Given an unsorted array of positive integers. Find the number of triangles that can be formed with three different array elements as three sides of triangles. For a triangle to be possible from 3 values, the sum of any two values (or sides) must be greater than the third value (or third side).

For example, if the input array is {4, 6, 3, 7}, the output should be 3. There are three triangles possible {3, 4, 6}, {4, 6, 7} and {3, 6, 7}. Note that {3, 4, 7} is not a possible triangle.
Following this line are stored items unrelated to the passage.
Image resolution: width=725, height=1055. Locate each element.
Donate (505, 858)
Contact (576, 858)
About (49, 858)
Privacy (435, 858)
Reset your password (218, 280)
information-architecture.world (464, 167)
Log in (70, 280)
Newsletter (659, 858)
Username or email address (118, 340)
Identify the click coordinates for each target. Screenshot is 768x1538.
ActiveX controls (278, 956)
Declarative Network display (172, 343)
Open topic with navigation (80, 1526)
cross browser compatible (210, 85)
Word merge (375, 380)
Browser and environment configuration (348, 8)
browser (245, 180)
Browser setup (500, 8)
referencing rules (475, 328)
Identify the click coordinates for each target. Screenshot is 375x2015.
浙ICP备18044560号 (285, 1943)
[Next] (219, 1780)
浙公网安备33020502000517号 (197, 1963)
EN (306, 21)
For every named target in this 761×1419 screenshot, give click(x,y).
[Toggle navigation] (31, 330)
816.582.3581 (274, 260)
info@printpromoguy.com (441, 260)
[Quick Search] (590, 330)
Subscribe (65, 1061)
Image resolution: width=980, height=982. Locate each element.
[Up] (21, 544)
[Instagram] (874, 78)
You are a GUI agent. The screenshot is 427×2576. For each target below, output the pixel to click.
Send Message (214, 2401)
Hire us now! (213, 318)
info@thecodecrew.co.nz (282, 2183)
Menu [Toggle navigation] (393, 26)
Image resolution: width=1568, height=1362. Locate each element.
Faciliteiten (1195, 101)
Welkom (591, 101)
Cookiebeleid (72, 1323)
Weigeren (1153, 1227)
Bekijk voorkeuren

As another example, consider the array {10, 21, 22, 100, 101, 200, 300}. There can be 6 possible triangles: {10, 21, 22}, {21, 100, 101}, {22, 100, 101}, {10, 100, 101}, {100, 101, 200} and {101, 200, 300}

Let a, b and c be three sides. The below condition must hold for a triangle (Sum of two sides is greater than the third side) i) a + b > c ii) b + c > a iii) a + c > b

Following are steps to count triangle.

1. Sort the array in non-decreasing order. 2. Initialize two pointers ‘i’ and ‘j’ to first and second elements respectively, and initialize count of triangles as 0. 3. Fix ‘i’ and ‘j’ and find the rightmost index ‘k’ (or largest ‘arr[k]’) such that ‘arr[i] + arr[j] > arr[k]’. The number of triangles that can be formed with ‘arr[i]’ and ‘arr[j]’ as two sides is ‘k – j’. Add ‘k – j’ to count of triangles. Let us consider ‘arr[i]’ as ‘a’, ‘arr[j]’ as b and all elements between ‘arr[j+1]’ and ‘arr[k]’ as ‘c’. The above mentioned conditions (ii) and (iii) are satisfied because ‘arr[i] < arr[j] < arr[k]'. And we check for condition (i) when we pick 'k' 4. Increment ‘j’ to fix the second element again. Note that in step 3, we can use the previous value of ‘k’. The reason is simple, if we know that the value of ‘arr[i] + arr[j-1]’ is greater than ‘arr[k]’, then we can say ‘arr[i] + arr[j]’ will also be greater than ‘arr[k]’, because the array is sorted in increasing order. 5. If ‘j’ has reached end, then increment ‘i’. Initialize ‘j’ as ‘i + 1′, ‘k’ as ‘i+2′ and repeat the steps 3 and 4.

public static int countTriangleTriplets(int[] segments){ int count = 0; int n = segments.length; Arrays.sort(segments); for(int i = 0; i<n-2; i++){ int k = i+2; for(int j = i+1; j < n; j++){ while(k < n && segments[i]+segments[j] > segments[k]){ k++; } count += k-j-1; } } return count; }